The $787 billion economic stimulus plan sets aside $46 billion for transportation projects, including $27 billion for highway and bridge repair, $6.4 billion for clean and drinking water projects and $7 billion to bring broadband Internet service to underserved areas.
Though how the funds are to be distributed at the state and local levels has yet to be seen, projects and needs in the area could benefit from the stimulus package.
Two local Economic Development Commission (EDC) directors spoke of the potential with the stimulus package in regards to the Roanoke-Chowan area.
“All of us in economic development recognize the importance of infrastructure, whether it is broadband conductivity, highways and bridges, airports and specialized specific projects in developing a sustainable economy on local, state and national levels,” said Northampton County EDC Director Gary Brown.
Brown was quick to note it is yet to be known how the stimulus funds are to be allotted to states, but from his conversations with General Assembly members and the Administration, funds may be allocated to projects with the most potential to provide immediate and long term job creation.
Brown said North Carolina as a whole could benefit from urban and rural highway infrastructure, whether it is maintenance, repair or expansion of existing infrastructure.
He added that northeastern North Carolina stands to benefit from the proposed U.S. 158 corridor (which would widen the road to four lanes), but how that project might be advanced by the stimulus package is yet to be seen.
Hertford County EDC Director Bill Early also spoke about the proposed widening of the route possibly benefiting from the stimulus package.
Early said the proposed U.S. Highway 158 widening (which would better connect Winton to Interstate 95) could benefit from the package.

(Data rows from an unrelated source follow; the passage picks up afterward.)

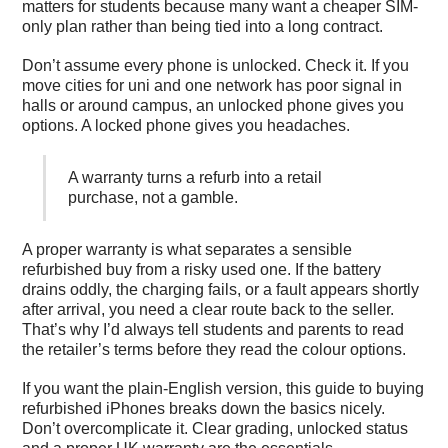
matters for students because many want a cheaper SIM-
only plan rather than being tied into a long contract.
Don’t assume every phone is unlocked. Check it. If you
move cities for uni and one network has poor signal in
halls or around campus, an unlocked phone gives you
options. A locked phone gives you headaches.
A warranty turns a refurb into a retail
purchase, not a gamble.
A proper warranty is what separates a sensible
refurbished buy from a risky used one. If the battery
drains oddly, the charging fails, or a fault appears shortly
after arrival, you need a clear route back to the seller.
That’s why I’d always tell students and parents to read
the retailer’s terms before they read the colour options.
If you want the plain-English version, this
guide to buying
refurbished iPhones
breaks down the basics nicely.
Don’t overcomplicate it. Clear grading, unlocked status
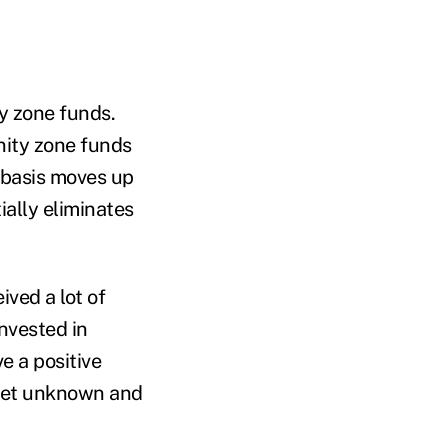
ty zone funds.
nity zone funds
r basis moves up
ally eliminates
ved a lot of
invested in
 a positive
 yet unknown and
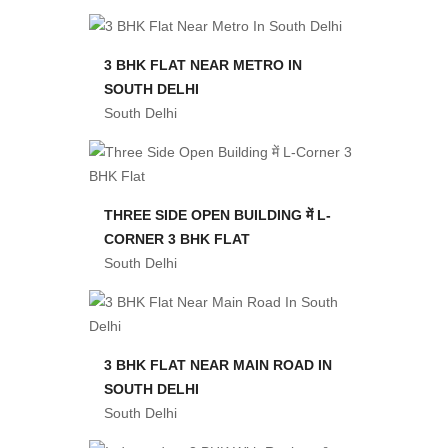
3 BHK FLAT NEAR METRO IN
SOUTH DELHI
South Delhi
THREE SIDE OPEN BUILDING में L-
CORNER 3 BHK FLAT
South Delhi
3 BHK FLAT NEAR MAIN ROAD IN
SOUTH DELHI
South Delhi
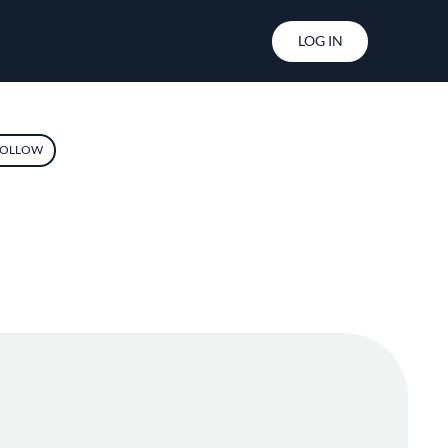
User account menu
LOG IN
OLLOW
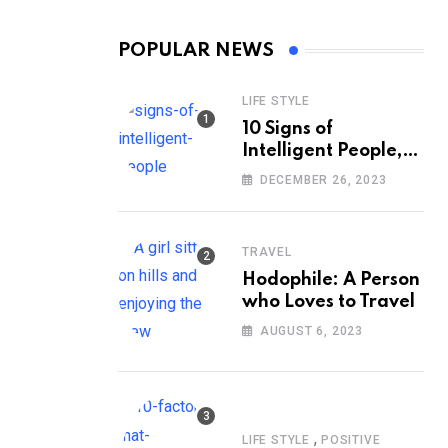
POPULAR NEWS
LIFE STYLE
10 Signs of
Intelligent People,
According to
DECEMBER 26, 2023
Psychology
TRAVEL
Hodophile: A Person
who Loves to Travel
AUGUST 6, 2023
,
LIFE STYLE
POSITIVE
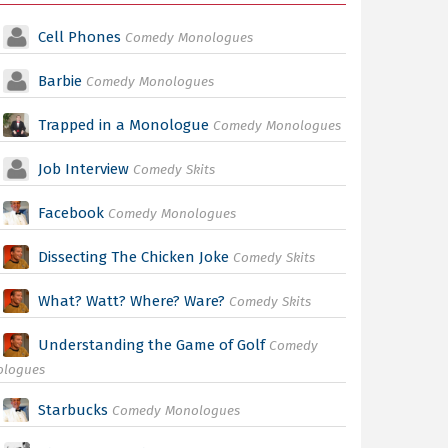
Cell Phones
Comedy Monologues
Barbie
Comedy Monologues
Trapped in a Monologue
Comedy Monologues
Job Interview
Comedy Skits
Facebook
Comedy Monologues
Dissecting The Chicken Joke
Comedy Skits
What? Watt? Where? Ware?
Comedy Skits
Understanding the Game of Golf
Comedy
ologues
Starbucks
Comedy Monologues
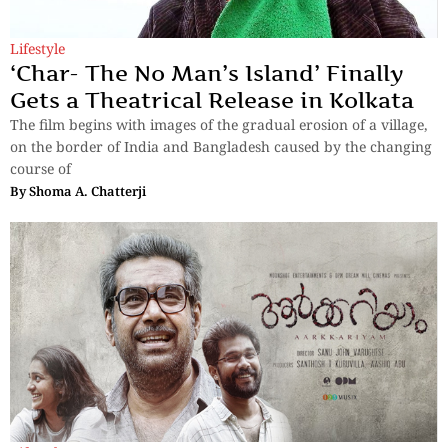
Lifestyle
‘Char- The No Man’s Island’ Finally
Gets a Theatrical Release in Kolkata
The film begins with images of the gradual erosion of a village,
on the border of India and Bangladesh caused by the changing
course of
By
Shoma A. Chatterji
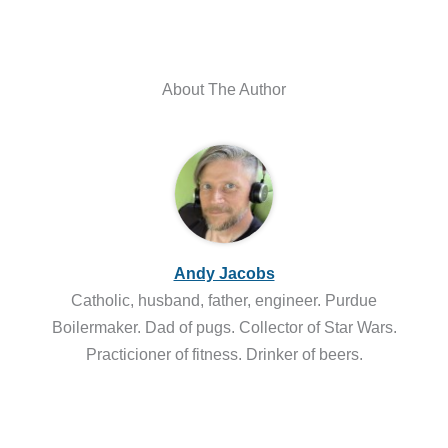
About The Author
Andy Jacobs
Catholic, husband, father, engineer. Purdue
Boilermaker. Dad of pugs. Collector of Star Wars.
Practicioner of fitness. Drinker of beers.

The widening of that stretch of road could attract interest from businesses and encourage economic development.
The road project could also support existing businesses as Early noted the route is heavily used by Nucor.
Early spoke about the area also possibly benefiting from clean and drinking water projects as well as Internet broadband.
“We always are in need water and waste water infrastructure, there may be some opportunity with that,” said Early.
Broadband Internet is often associated with economic development in supporting businesses to grow and educational institutes to provide better services to their students.
Early said broadband would be a vital tool for the area.
“There’s certainly a need there,” he said.